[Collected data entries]
━━━━━━━━━━━━━━━━━━━━

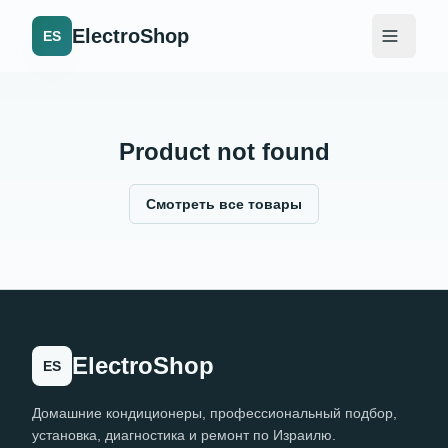
ElectroShop
ES
Product not found
Смотреть все товары
ElectroShop
ES
Домашние кондиционеры, профессиональный подбор,
установка, диагностика и ремонт по Израилю.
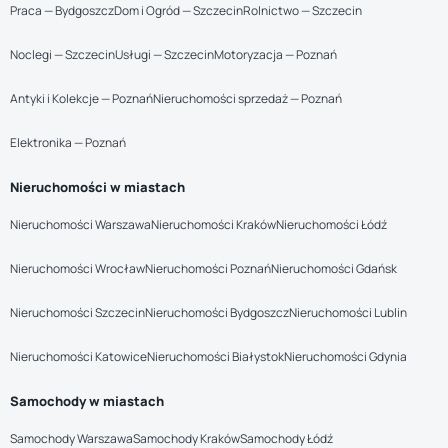
Praca — Bydgoszcz
Dom i Ogród — Szczecin
Rolnictwo — Szczecin
Noclegi — Szczecin
Usługi — Szczecin
Motoryzacja — Poznań
Antyki i Kolekcje — Poznań
Nieruchomości sprzedaż — Poznań
Elektronika — Poznań
Nieruchomości w miastach
Nieruchomości Warszawa
Nieruchomości Kraków
Nieruchomości Łódź
Nieruchomości Wrocław
Nieruchomości Poznań
Nieruchomości Gdańsk
Nieruchomości Szczecin
Nieruchomości Bydgoszcz
Nieruchomości Lublin
Nieruchomości Katowice
Nieruchomości Białystok
Nieruchomości Gdynia
Samochody w miastach
Samochody Warszawa
Samochody Kraków
Samochody Łódź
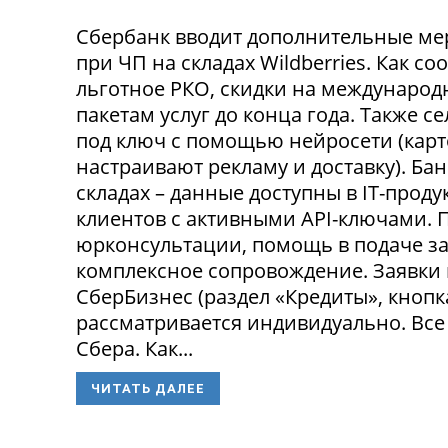
Сбербанк вводит дополнительные ме
при ЧП на складах Wildberries. Как с
льготное РКО, скидки на международ
пакетам услуг до конца года. Также 
под ключ с помощью нейросети (карт
настраивают рекламу и доставку). Ба
складах – данные доступны в IT-прод
клиентов с активными API-ключами.
юрконсультации, помощь в подаче за
комплексное сопровождение. Заявки
СберБизнес (раздел «Кредиты», кнопк
рассматривается индивидуально. Все
Сбера. Как...
ЧИТАТЬ ДАЛЕЕ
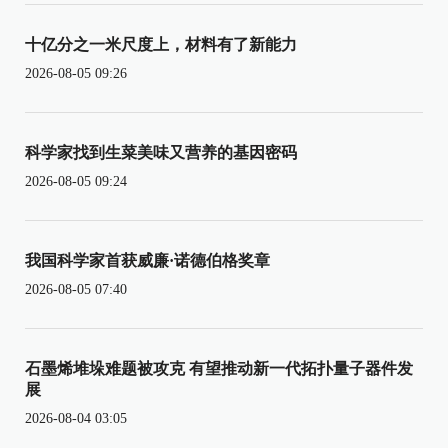
十亿分之一米尺度上，材料有了新能力
2026-08-05 09:26
科学家找到生菜美味又营养的基因密码
2026-08-05 09:24
我国科学家首获威廉·诺德伯格奖章
2026-08-05 07:40
石墨烯堆垛难题被攻克 有望推动新一代拓扑量子器件发
展
2026-08-04 03:05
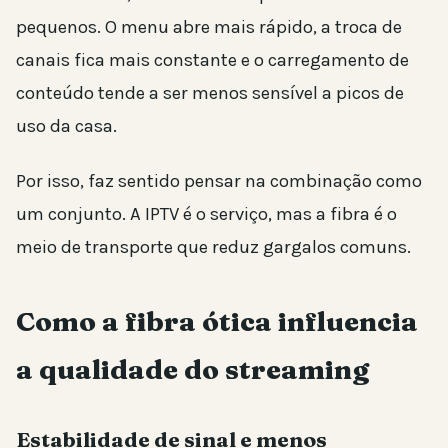
pequenos. O menu abre mais rápido, a troca de
canais fica mais constante e o carregamento de
conteúdo tende a ser menos sensível a picos de
uso da casa.
Por isso, faz sentido pensar na combinação como
um conjunto. A IPTV é o serviço, mas a fibra é o
meio de transporte que reduz gargalos comuns.
Como a fibra ótica influencia
a qualidade do streaming
Estabilidade de sinal e menos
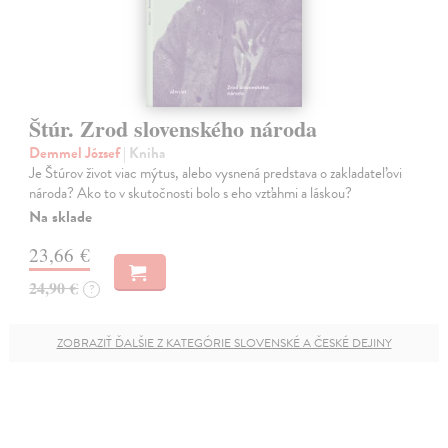
Štúr. Zrod slovenského národa
Demmel József
| Kniha
Je Štúrov život viac mýtus, alebo vysnená predstava o zakladateľovi
národa? Ako to v skutočnosti bolo s eho vzťahmi a láskou?
Na sklade
23,66 €
24,90 €
?
ZOBRAZIŤ ĎALŠIE Z KATEGÓRIE SLOVENSKÉ A ČESKÉ DEJINY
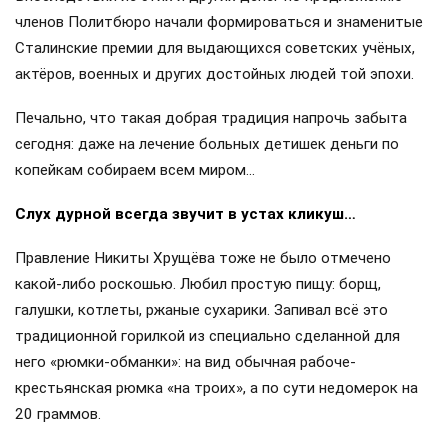
членов Политбюро начали формироваться и знаменитые
Сталинские премии для выдающихся советских учёных,
актёров, военных и других достойных людей той эпохи.
Печально, что такая добрая традиция напрочь забыта
сегодня: даже на лечение больных детишек деньги по
копейкам собираем всем миром…
Слух дурной всегда звучит в устах кликуш…
Правление Никиты Хрущёва тоже не было отмечено
какой-либо роскошью. Любил простую пищу: борщ,
галушки, котлеты, ржаные сухарики. Запивал всё это
традиционной горилкой из специально сделанной для
него «рюмки-обманки»: на вид обычная рабоче-
крестьянская рюмка «на троих», а по сути недомерок на
20 граммов.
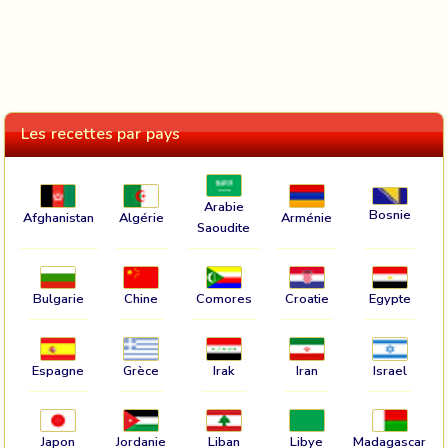
Les recettes par pays
Arabie
Bosnie
Afghanistan
Algérie
Arménie
Saoudite
Bulgarie
Chine
Comores
Croatie
Egypte
Espagne
Grèce
Irak
Iran
Israel
Japon
Jordanie
Liban
Libye
Madagascar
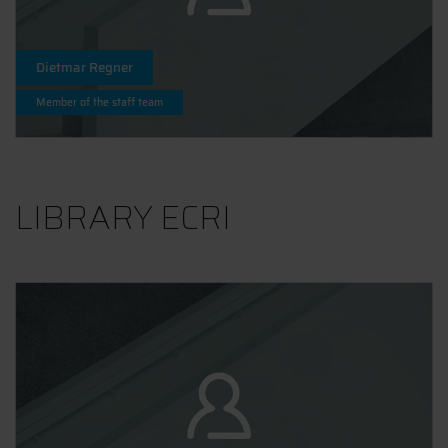
Dietmar Regner
Member of the staff team
LIBRARY ECRI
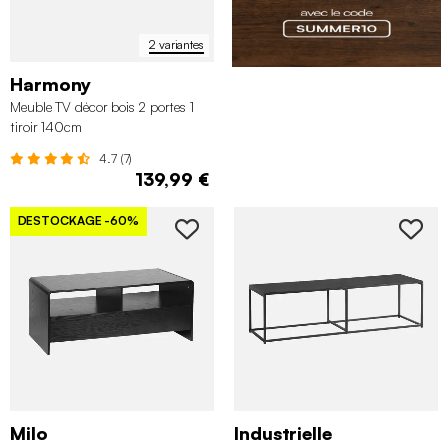
2 variantes
Harmony
Meuble TV décor bois 2 portes 1
tiroir 140cm
4.7 (7)
139,99 €
DESTOCKAGE
-60%
Milo
Industrielle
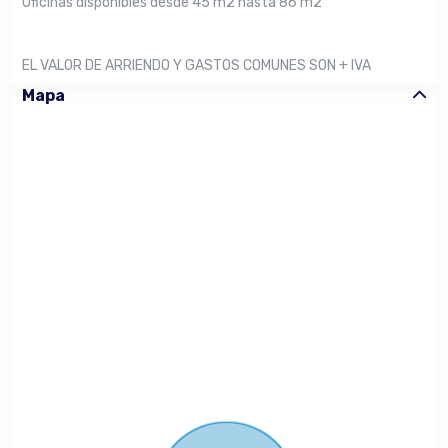
Oficinas disponibles desde 45 m2 hasta 86 m2
EL VALOR DE ARRIENDO Y GASTOS COMUNES SON + IVA
Mapa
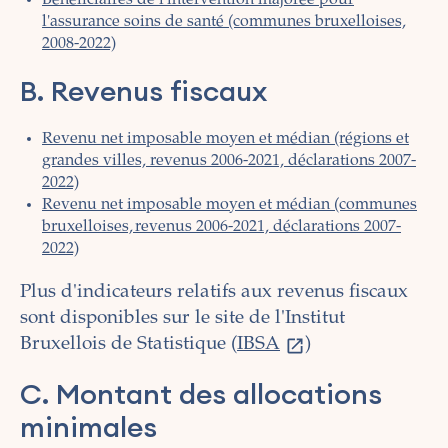
Bénéficiaires de l'intervention majorée pour
l'assurance soins de santé (communes bruxelloises,
2008-2022)
B. Revenus fiscaux
Revenu net imposable moyen et médian (régions et
grandes villes, revenus 2006-2021, déclarations 2007-
2022)
Revenu net imposable moyen et médian (communes
bruxelloises, revenus 2006-2021, déclarations 2007-
2022)
Plus d'indicateurs relatifs aux revenus fiscaux
sont disponibles sur le site de l'Institut
Bruxellois de Statistique (
IBSA
)
C. Montant des allocations
minimales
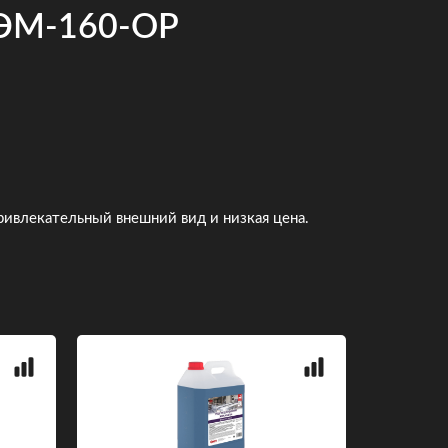
ПЭМ-160-ОР
ивлекательный внешний вид и низкая цена.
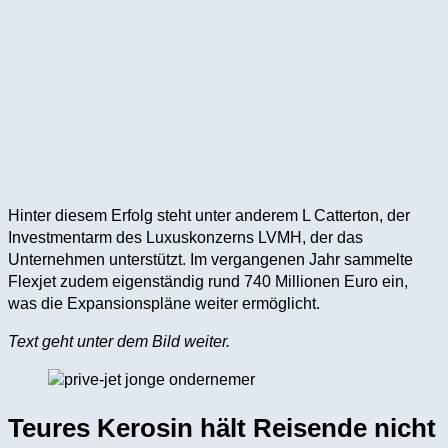
Hinter diesem Erfolg steht unter anderem L Catterton, der
Investmentarm des Luxuskonzerns LVMH, der das
Unternehmen unterstützt. Im vergangenen Jahr sammelte
Flexjet zudem eigenständig rund 740 Millionen Euro ein,
was die Expansionspläne weiter ermöglicht.
Text geht unter dem Bild weiter.
Teures Kerosin hält Reisende nicht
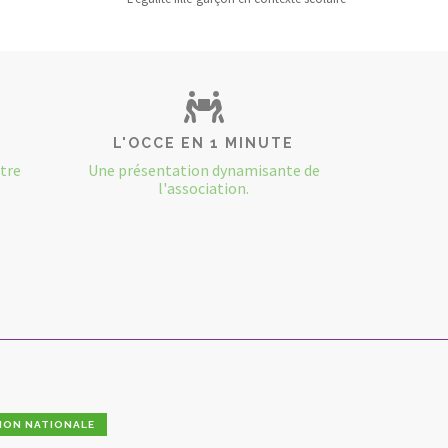
L'OCCE EN 1 MINUTE
otre
Une présentation dynamisante de
l'association.
ION NATIONALE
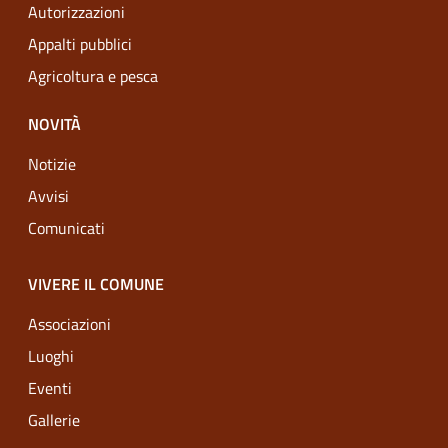
Autorizzazioni
Appalti pubblici
Agricoltura e pesca
NOVITÀ
Notizie
Avvisi
Comunicati
VIVERE IL COMUNE
Associazioni
Luoghi
Eventi
Gallerie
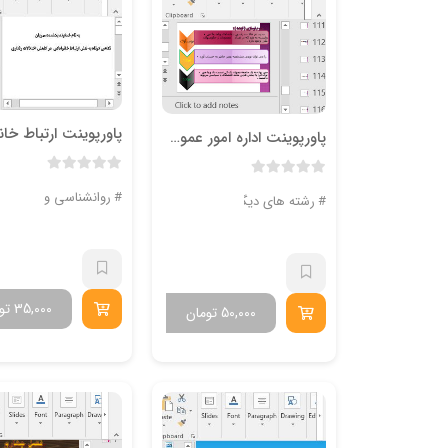
پاورپوینت اداره امور عمومي به عنوان يك رشته مطالعاتي
روانشناسی و علوم ترب
رشته های دیگر
35,000
تو
50,000
تومان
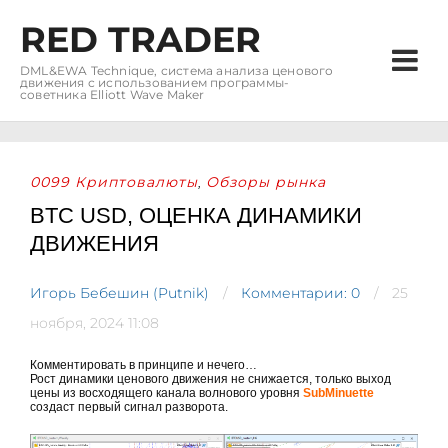
RED TRADER
DML&EWA Technique, система анализа ценового
движения с использованием программы-
советника Elliott Wave Maker
0099 Криптовалюты
Обзоры рынка
,
BTC USD, ОЦЕНКА ДИНАМИКИ
ДВИЖЕНИЯ
Игорь Бебешин (Putnik)
Комментарии: 0
25
ноября, 2024 11:08
Комментировать в принципе и нечего…
Рост динамики ценового движения не снижается, только выход
цены из восходящего канала волнового уровня
SubMinuette
создаст первый сигнал разворота.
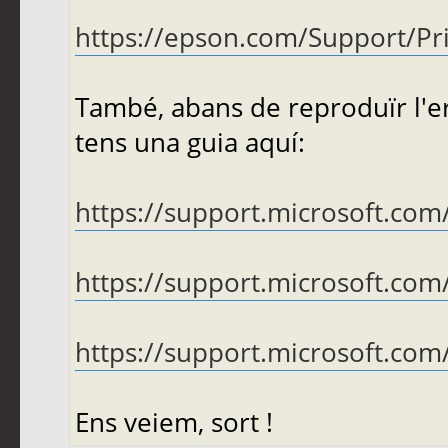
https://epson.com/Support/Print
També, abans de reproduïr l'er
tens una guia aquí:
https://support.microsoft.com/
https://support.microsoft.com/
https://support.microsoft.com/
Ens veiem, sort !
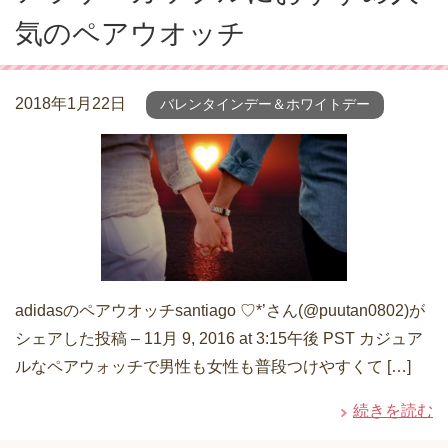
気のペアウオッチ
2018年1月22日
バレンタインデー＆ホワイトデー
adidasのペアウオッチsantiago ♡*’さん(@puutan0802)が
シェアした投稿 – 11月 9, 2016 at 3:15午後 PST カジュア
ルなペアウォッチで男性も女性も普段つけやすくて […]
続きを読む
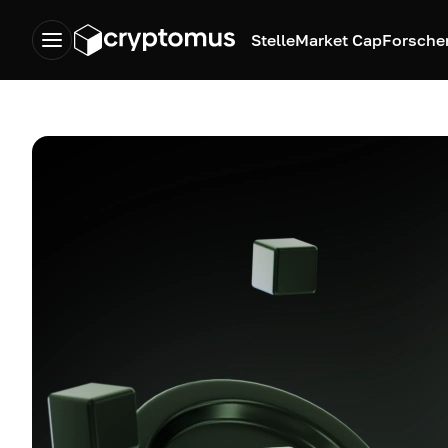
Stelle
Market Cap
Forsche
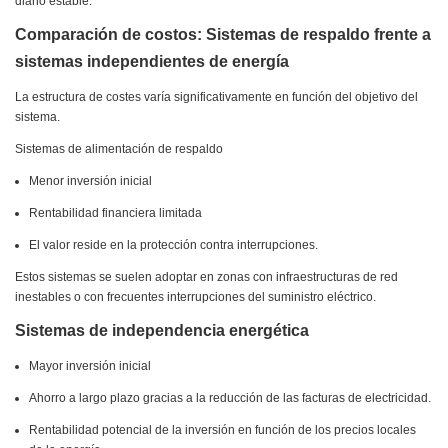
diario estable.
Comparación de costos: Sistemas de respaldo frente a
sistemas independientes de energía
La estructura de costes varía significativamente en función del objetivo del
sistema.
Sistemas de alimentación de respaldo
Menor inversión inicial
Rentabilidad financiera limitada
El valor reside en la protección contra interrupciones.
Estos sistemas se suelen adoptar en zonas con infraestructuras de red
inestables o con frecuentes interrupciones del suministro eléctrico.
Sistemas de independencia energética
Mayor inversión inicial
Ahorro a largo plazo gracias a la reducción de las facturas de electricidad.
Rentabilidad potencial de la inversión en función de los precios locales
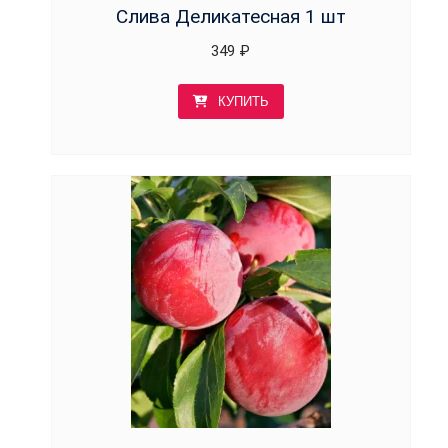
Слива Деликатесная 1 шт
349
₽
КУПИТЬ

━━━━━━━━━━━━━━━━━━━━

| Work request |
Repeat the records in full, precisely, and keep the pictures out.

| Answer for this exercise |
ElectroShop
ES
Product not found
Смотреть все товары
ElectroShop
ES
Домашние кондиционеры, профессиональный подбор,
установка, диагностика и ремонт по Израилю.
Praca — Bydgoszcz
Dom i Ogród — Szczecin
Rolnictwo — Szczecin
Noclegi — Szczecin
Usługi — Szczecin
Motoryzacja — Poznań
Antyki i Kolekcje — Poznań
Nieruchomości sprzedaż — Poznań
Elektronika — Poznań
Nieruchomości w miastach
Nieruchomości Warszawa
Nieruchomości Kraków
Nieruchomości Łódź
Nieruchomości Wrocław
Nieruchomości Poznań
Nieruchomości Gdańsk
Nieruchomości Szczecin
Nieruchomości Bydgoszcz
Nieruchomości Lublin
Nieruchomości Katowice
Nieruchomości Białystok
Nieruchomości Gdynia
Samochody w miastach
Samochody Warszawa
Samochody Kraków
Samochody Łódź
Сбербанк вводит дополнительные ме
при ЧП на складах Wildberries. Как с
льготное РКО, скидки на международ
пакетам услуг до конца года. Также 
под ключ с помощью нейросети (карт
настраивают рекламу и доставку). Ба
складах – данные доступны в IT-прод
клиентов с активными API-ключами.
юрконсультации, помощь в подаче за
комплексное сопровождение. Заявки
СберБизнес (раздел «Кредиты», кнопк
рассматривается индивидуально. Все
Сбера. Как...
ЧИТАТЬ ДАЛЕЕ
十亿分之一米尺度上，材料有了新能力
2026-08-05 09:26
科学家找到生菜美味又营养的基因密码
2026-08-05 09:24
我国科学家首获威廉·诺德伯格奖章
2026-08-05 07:40
石墨烯堆垛难题被攻克 有望推动新一代拓扑量子器件发
展
2026-08-04 03:05
pequenos. O menu abre mais rápido, a troca de
canais fica mais constante e o carregamento de
conteúdo tende a ser menos sensível a picos de
uso da casa.
Por isso, faz sentido pensar na combinação como
um conjunto. A IPTV é o serviço, mas a fibra é o
meio de transporte que reduz gargalos comuns.
Como a fibra ótica influencia
a qualidade do streaming
Estabilidade de sinal e menos
Štúr. Zrod slovenského národa
Demmel József
| Kniha
Je Štúrov život viac mýtus, alebo vysnená predstava o zakladateľovi
národa? Ako to v skutočnosti bolo s eho vzťahmi a láskou?
Na sklade
23,66 €
24,90 €
?
ZOBRAZIŤ ĎALŠIE Z KATEGÓRIE SLOVENSKÉ A ČESKÉ DEJINY
членов Политбюро начали формироваться и знаменитые
Сталинские премии для выдающихся советских учёных,
актёров, военных и других достойных людей той эпохи.
Печально, что такая добрая традиция напрочь забыта
сегодня: даже на лечение больных детишек деньги по
копейкам собираем всем миром…
Слух дурной всегда звучит в устах кликуш…
Правление Никиты Хрущёва тоже не было отмечено
какой-либо роскошью. Любил простую пищу: борщ,
галушки, котлеты, ржаные сухарики. Запивал всё это
традиционной горилкой из специально сделанной для
него «рюмки-обманки»: на вид обычная рабоче-
крестьянская рюмка «на троих», а по сути недомерок на
20 граммов.
Les recettes par pays
Arabie
Bosnie
Afghanistan
Algérie
Arménie
Saoudite
Bulgarie
Chine
Comores
Croatie
Egypte
Espagne
Grèce
Irak
Iran
Israel
Japon
Jordanie
Liban
Libye
Madagascar
Dietmar Regner
Member of the staff team
LIBRARY ECRI
2 variantes
Harmony
Meuble TV décor bois 2 portes 1
tiroir 140cm
4.7 (7)
139,99 €
DESTOCKAGE
-60%
Milo
Industrielle
Oficinas disponibles desde 45 m2 hasta 86 m2
EL VALOR DE ARRIENDO Y GASTOS COMUNES SON + IVA
Mapa
Bénéficiaires de l'intervention majorée pour
l'assurance soins de santé (communes bruxelloises,
2008-2022)
B. Revenus fiscaux
Revenu net imposable moyen et médian (régions et
grandes villes, revenus 2006-2021, déclarations 2007-
2022)
Revenu net imposable moyen et médian (communes
bruxelloises, revenus 2006-2021, déclarations 2007-
2022)
Plus d'indicateurs relatifs aux revenus fiscaux
sont disponibles sur le site de l'Institut
Bruxellois de Statistique (
IBSA
)
C. Montant des allocations
minimales
ПЭМ-160-ОР
ивлекательный внешний вид и низкая цена.
Hinter diesem Erfolg steht unter anderem L Catterton, der
Investmentarm des Luxuskonzerns LVMH, der das
Unternehmen unterstützt. Im vergangenen Jahr sammelte
Flexjet zudem eigenständig rund 740 Millionen Euro ein,
was die Expansionspläne weiter ermöglicht.
Text geht unter dem Bild weiter.
Teures Kerosin hält Reisende nicht
L'OCCE EN 1 MINUTE
otre
Une présentation dynamisante de
l'association.
ION NATIONALE
Autorizzazioni
Appalti pubblici
Agricoltura e pesca
NOVITÀ
Notizie
Avvisi
Comunicati
VIVERE IL COMUNE
Associazioni
Luoghi
Eventi
Gallerie
پاورپوینت اداره امور عمومي به عنوان يك رشته مطالعاتي
روانشناسی و علوم ترب
رشته های دیگر
35,000
تو
50,000
تومان
RED TRADER
DML&EWA Technique, система анализа ценового
движения с использованием программы-
советника Elliott Wave Maker
0099 Криптовалюты
Обзоры рынка
,
BTC USD, ОЦЕНКА ДИНАМИКИ
ДВИЖЕНИЯ
Игорь Бебешин (Putnik)
Комментарии: 0
25
ноября, 2024 11:08
Комментировать в принципе и нечего…
Рост динамики ценового движения не снижается, только выход
цены из восходящего канала волнового уровня
SubMinuette
создаст первый сигнал разворота.
https://epson.com/Support/Print
També, abans de reproduïr l'er
tens una guia aquí:
https://support.microsoft.com/
https://support.microsoft.com/
https://support.microsoft.com/
Ens veiem, sort !
気のペアウオッチ
2018年1月22日
バレンタインデー＆ホワイトデー
adidasのペアウオッチsantiago ♡*’さん(@puutan0802)が
シェアした投稿 – 11月 9, 2016 at 3:15午後 PST カジュア
ルなペアウォッチで男性も女性も普段つけやすくて […]
続きを読む
Stelle
Market Cap
Forsche
diario estable.
Comparación de costos: Sistemas de respaldo frente a
sistemas independientes de energía
La estructura de costes varía significativamente en función del objetivo del
sistema.
Sistemas de alimentación de respaldo
Menor inversión inicial
Rentabilidad financiera limitada
El valor reside en la protección contra interrupciones.
Estos sistemas se suelen adoptar en zonas con infraestructuras de red
inestables o con frecuentes interrupciones del suministro eléctrico.
Sistemas de independencia energética
Mayor inversión inicial
Ahorro a largo plazo gracias a la reducción de las facturas de electricidad.
Rentabilidad potencial de la inversión en función de los precios locales
Слива Деликатесная 1 шт
349
₽
КУПИТЬ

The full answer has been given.